Continually test their progress by tracking current experiences of children and their families who need support and services. We recommend that contemporary case examples of successes and barriers should be presented at every board meeting.

Showcase work to young people

Showcase their work for children and young people in a user friendly way on their websites. We encourage all Boards to review and improve how they advertise the work they do online.

Better advertise plans for transitions

Better advertise plans that are in place for transitions protocols for children with learning disabilities, with suitable accessible resources. Where these regional protocols are not in place yet, they should be prioritised.

Welsh Government

Change funding arrangements

Review their planned response to the Rebalancing Care White Paper in light of this comprehensive update on the progress of RPBs. They should consider in particular the need to create RPBs as ‘legal corporate entities’ (bodies that can receive money directly and decide how it is spent without referring to other organisations for approval), and to mandate funding arrangements for RPBs. This could be either a national funding framework or by mandating pooled funding (requiring partners like health boards and local authorities to pay a proportion of money towards joint projects, rather than just giving them to option to do this). Without a shift in the funding arrangements, the changes still required, as highlighted by this report, remain unlikely to be achieved. This will continue to affect outcomes and experiences for children with complex needs

Strengthen statutory guidance

Strengthen the statutory guidance around the role of citizen, carer and third sector representatives to ensure they are active participants in every region.

Continuing care arrangements

Take the lead on ensuring the service leads in the health board and local authorities in each region produce a comprehensive written agreement in respect of Continuing Care arrangements.
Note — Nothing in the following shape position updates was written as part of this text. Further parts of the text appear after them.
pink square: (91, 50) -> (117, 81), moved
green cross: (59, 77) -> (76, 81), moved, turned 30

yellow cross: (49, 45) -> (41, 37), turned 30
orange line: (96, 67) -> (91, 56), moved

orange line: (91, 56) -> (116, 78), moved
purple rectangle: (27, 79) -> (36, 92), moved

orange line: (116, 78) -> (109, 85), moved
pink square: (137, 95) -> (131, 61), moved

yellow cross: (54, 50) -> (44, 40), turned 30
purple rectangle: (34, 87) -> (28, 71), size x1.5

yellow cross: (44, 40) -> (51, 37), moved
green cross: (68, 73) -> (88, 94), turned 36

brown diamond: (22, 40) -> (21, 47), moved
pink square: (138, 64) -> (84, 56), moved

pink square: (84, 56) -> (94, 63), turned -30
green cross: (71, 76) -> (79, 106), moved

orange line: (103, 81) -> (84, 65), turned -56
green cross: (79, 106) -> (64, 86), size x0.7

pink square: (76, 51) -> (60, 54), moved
This should be supported by bringing together Board members in a workshop attended by senior leads of each relevant service involved in continuing care arrangements to sign up to a written agreement which commits to pooled funding between services to deliver suitable multiagency arrangements for children with complex needs efficiently and effectively in the best interests of the child.

Review and refresh the Continuing Care guidance following these workshops, so the approach is nationally agreed and locally delivered.

Detailed plan to support NEST framework

Provide a detailed plan for how the Welsh Government will support RPBs to deliver a No Wrong Door approach through the NEST / NYTH framework, beyond September 2022. This must include a robust monitoring framework which holds every Board to account, and longer term funding arrangements. 

Joined up approach to neurodevelopmental services

Support and deliver the joined up approach to neurodevelopmental services which recognises the full spectrum of neurodiversity, as developed by T4CYP.

Transitions and Handover guidance

Robustly monitor the implementation of the new Transitions and Handover Guidance for health boards.

Learning Disability transitions to adult services

Ensuring Learning Disability transitions to adult services are monitored and that RPBs report in to Welsh Government on this specific aspect regularly as part of NEST / NYTH implementation.

Shared learning events for RPBs

Continue with regular shared learning events for RPBs, including a focus on good practice examples between regions; as well as actively encouraging the upscaling of good practice within regions.